1) Overcast! It will be overcast this morning, then partly cloudy. Highs are expected to be around 54 degrees, with a 20 percent chance of rain showers, according to Weather Underground. Look for more of the same during the evening, with a 30 percent chance of rain and lows near 34 degrees.
2) Family Groups. Does someone’s drinking bother you? Al-Anon Family Groups has an ongoing, open, discussion meeting at Saint Athanasius Church (basement) on Wednesday evenings from 7:30 to 8:45 p.m.
Come join us and share in our experience, strength and hope—all are
welcome—anonymity is the spiritual foundation of our program.
(for further info, please call MA Al-Anon Family Groups at 781-366-0556
3) Prayer. Head over to Saint Agnes Catholic Church for a half hour of quiet scripture, prayer and song followed by fellowship in the upper church. This will be a weekly event for each of the Wednesdays of Lent and the Wednesday of Easter week. It is a wonderful way to de-stress and appreciate the peace of the Lord!
4) Sports. Play continues Wednesday for the Rockets boys basketball squad at the Masco Tournament. Starting times are still TBA. Click here for the complete Rockets schedule.

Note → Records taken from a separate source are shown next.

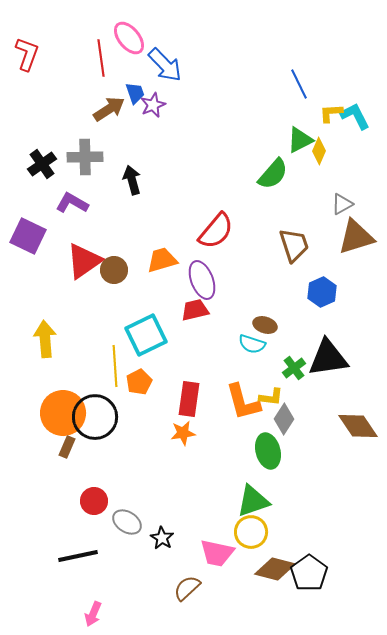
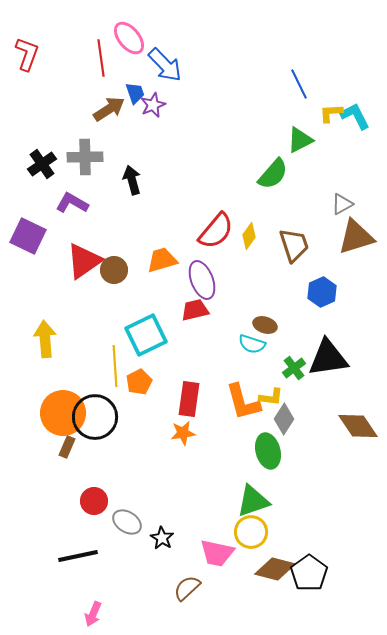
yellow diamond at (319, 151): moved 70 px left, 85 px down; rotated 12 degrees clockwise
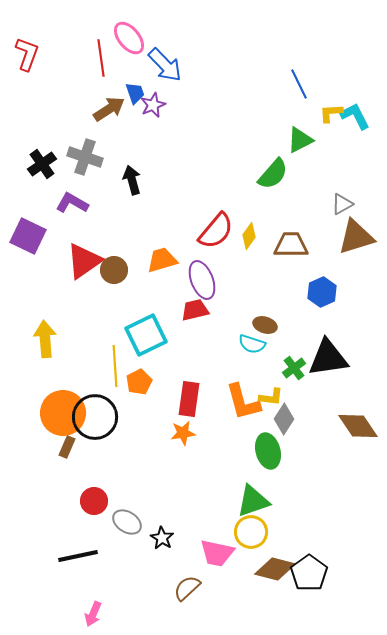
gray cross at (85, 157): rotated 20 degrees clockwise
brown trapezoid at (294, 245): moved 3 px left; rotated 72 degrees counterclockwise
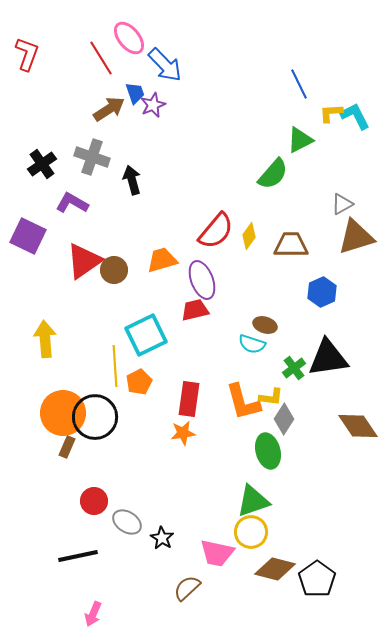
red line at (101, 58): rotated 24 degrees counterclockwise
gray cross at (85, 157): moved 7 px right
black pentagon at (309, 573): moved 8 px right, 6 px down
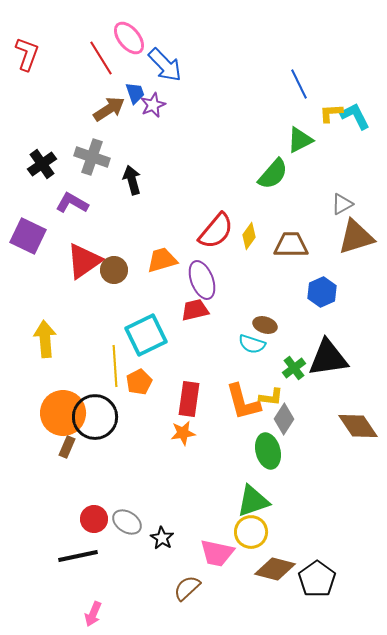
red circle at (94, 501): moved 18 px down
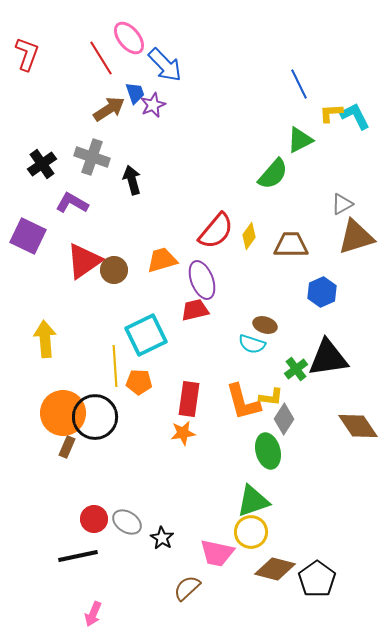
green cross at (294, 368): moved 2 px right, 1 px down
orange pentagon at (139, 382): rotated 30 degrees clockwise
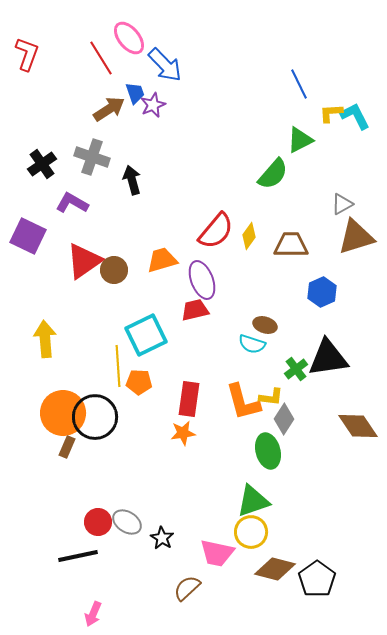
yellow line at (115, 366): moved 3 px right
red circle at (94, 519): moved 4 px right, 3 px down
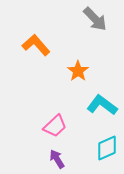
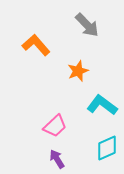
gray arrow: moved 8 px left, 6 px down
orange star: rotated 15 degrees clockwise
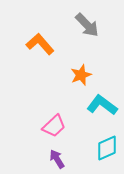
orange L-shape: moved 4 px right, 1 px up
orange star: moved 3 px right, 4 px down
pink trapezoid: moved 1 px left
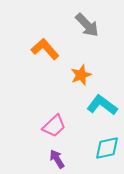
orange L-shape: moved 5 px right, 5 px down
cyan diamond: rotated 12 degrees clockwise
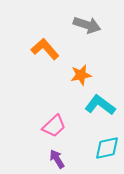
gray arrow: rotated 28 degrees counterclockwise
orange star: rotated 10 degrees clockwise
cyan L-shape: moved 2 px left
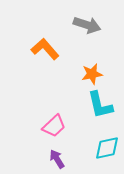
orange star: moved 11 px right, 1 px up
cyan L-shape: rotated 140 degrees counterclockwise
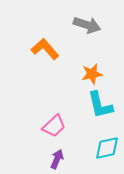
purple arrow: rotated 54 degrees clockwise
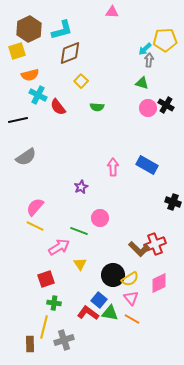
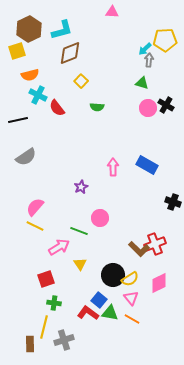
red semicircle at (58, 107): moved 1 px left, 1 px down
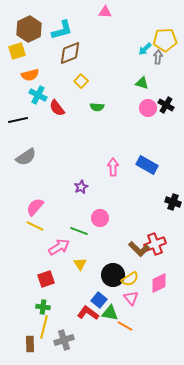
pink triangle at (112, 12): moved 7 px left
gray arrow at (149, 60): moved 9 px right, 3 px up
green cross at (54, 303): moved 11 px left, 4 px down
orange line at (132, 319): moved 7 px left, 7 px down
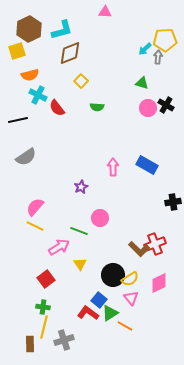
black cross at (173, 202): rotated 28 degrees counterclockwise
red square at (46, 279): rotated 18 degrees counterclockwise
green triangle at (110, 313): rotated 42 degrees counterclockwise
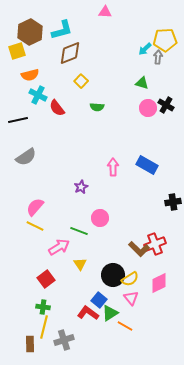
brown hexagon at (29, 29): moved 1 px right, 3 px down
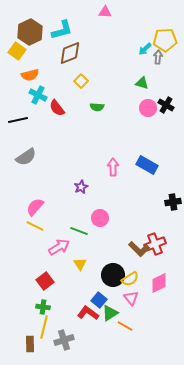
yellow square at (17, 51): rotated 36 degrees counterclockwise
red square at (46, 279): moved 1 px left, 2 px down
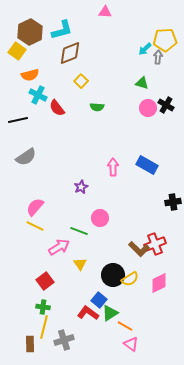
pink triangle at (131, 298): moved 46 px down; rotated 14 degrees counterclockwise
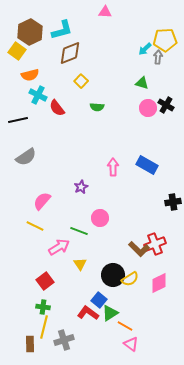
pink semicircle at (35, 207): moved 7 px right, 6 px up
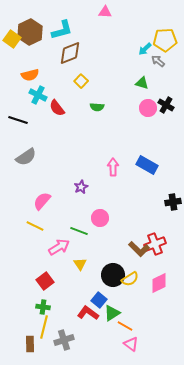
yellow square at (17, 51): moved 5 px left, 12 px up
gray arrow at (158, 57): moved 4 px down; rotated 56 degrees counterclockwise
black line at (18, 120): rotated 30 degrees clockwise
green triangle at (110, 313): moved 2 px right
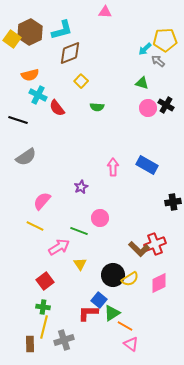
red L-shape at (88, 313): rotated 35 degrees counterclockwise
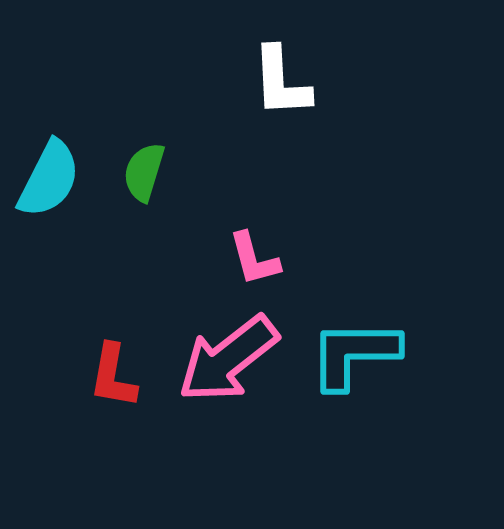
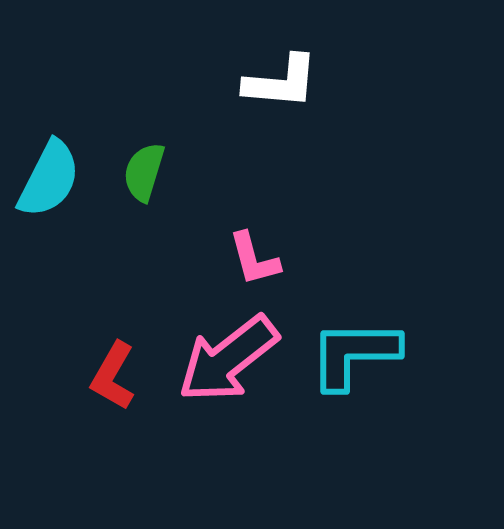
white L-shape: rotated 82 degrees counterclockwise
red L-shape: rotated 20 degrees clockwise
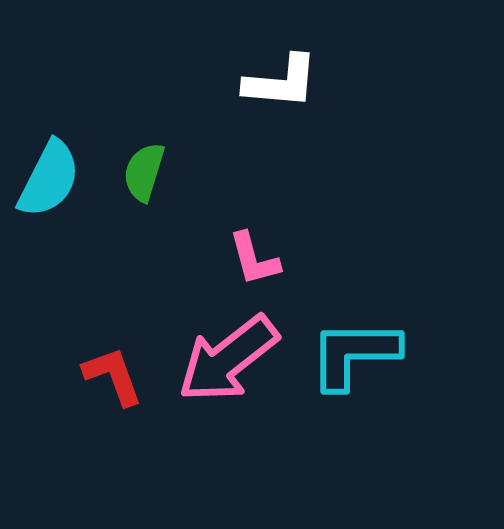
red L-shape: rotated 130 degrees clockwise
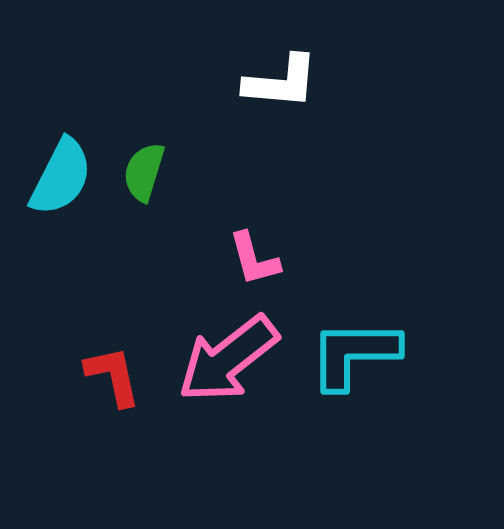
cyan semicircle: moved 12 px right, 2 px up
red L-shape: rotated 8 degrees clockwise
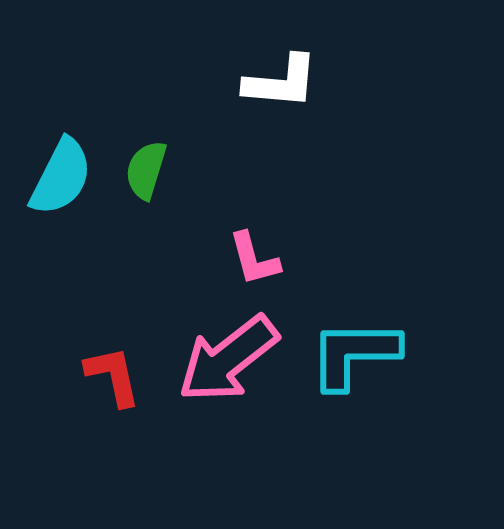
green semicircle: moved 2 px right, 2 px up
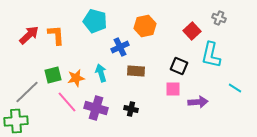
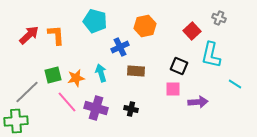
cyan line: moved 4 px up
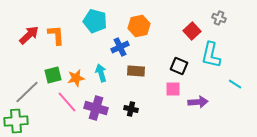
orange hexagon: moved 6 px left
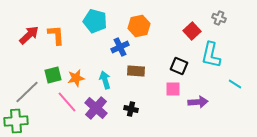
cyan arrow: moved 4 px right, 7 px down
purple cross: rotated 25 degrees clockwise
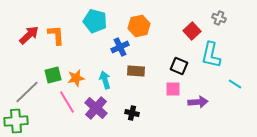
pink line: rotated 10 degrees clockwise
black cross: moved 1 px right, 4 px down
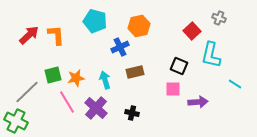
brown rectangle: moved 1 px left, 1 px down; rotated 18 degrees counterclockwise
green cross: rotated 30 degrees clockwise
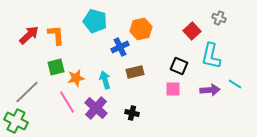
orange hexagon: moved 2 px right, 3 px down
cyan L-shape: moved 1 px down
green square: moved 3 px right, 8 px up
purple arrow: moved 12 px right, 12 px up
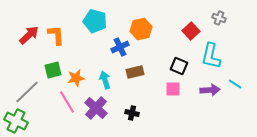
red square: moved 1 px left
green square: moved 3 px left, 3 px down
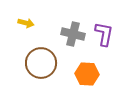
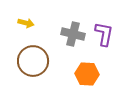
brown circle: moved 8 px left, 2 px up
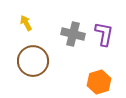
yellow arrow: rotated 133 degrees counterclockwise
orange hexagon: moved 12 px right, 8 px down; rotated 20 degrees counterclockwise
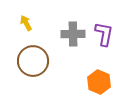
gray cross: rotated 15 degrees counterclockwise
orange hexagon: rotated 20 degrees counterclockwise
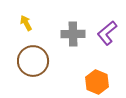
purple L-shape: moved 3 px right, 1 px up; rotated 140 degrees counterclockwise
orange hexagon: moved 2 px left
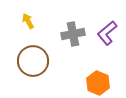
yellow arrow: moved 2 px right, 2 px up
gray cross: rotated 10 degrees counterclockwise
orange hexagon: moved 1 px right, 1 px down
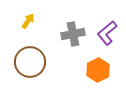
yellow arrow: rotated 63 degrees clockwise
brown circle: moved 3 px left, 1 px down
orange hexagon: moved 13 px up; rotated 10 degrees clockwise
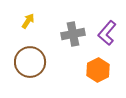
purple L-shape: rotated 10 degrees counterclockwise
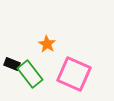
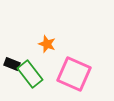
orange star: rotated 12 degrees counterclockwise
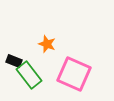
black rectangle: moved 2 px right, 3 px up
green rectangle: moved 1 px left, 1 px down
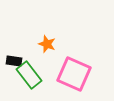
black rectangle: rotated 14 degrees counterclockwise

5) Miracle on Ice. On this day, in 1980, In one of the most dramatic upsets in Olympic history, the underdog U.S. hockey team, made up of college players, defeats the four-time defending gold-medal winning Soviet team at the XIII Olympic Winter Games in Lake Placid, New York. The Soviet squad, previously regarded as the finest in the world, fell to the youthful American team 4-3 before a frenzied crowd of 10,000 spectators. Two days later, the Americans defeated Finland 4-2 to clinch the hockey gold. The so-called Miracle on Ice was more than just an Olympic upset; to many Americans, it was an ideological victory in the Cold War as meaningful as the Berlin Airlift or the Apollo moon landing. The upset came at an auspicious time: President Jimmy Carter had just announced that the United States was going to boycott the 1980 Summer Games in Moscow because of the Soviet invasion of Afghanistan, and Americans, faced with a major recession and the Iran hostage crisis, were in dire need of something to celebrate.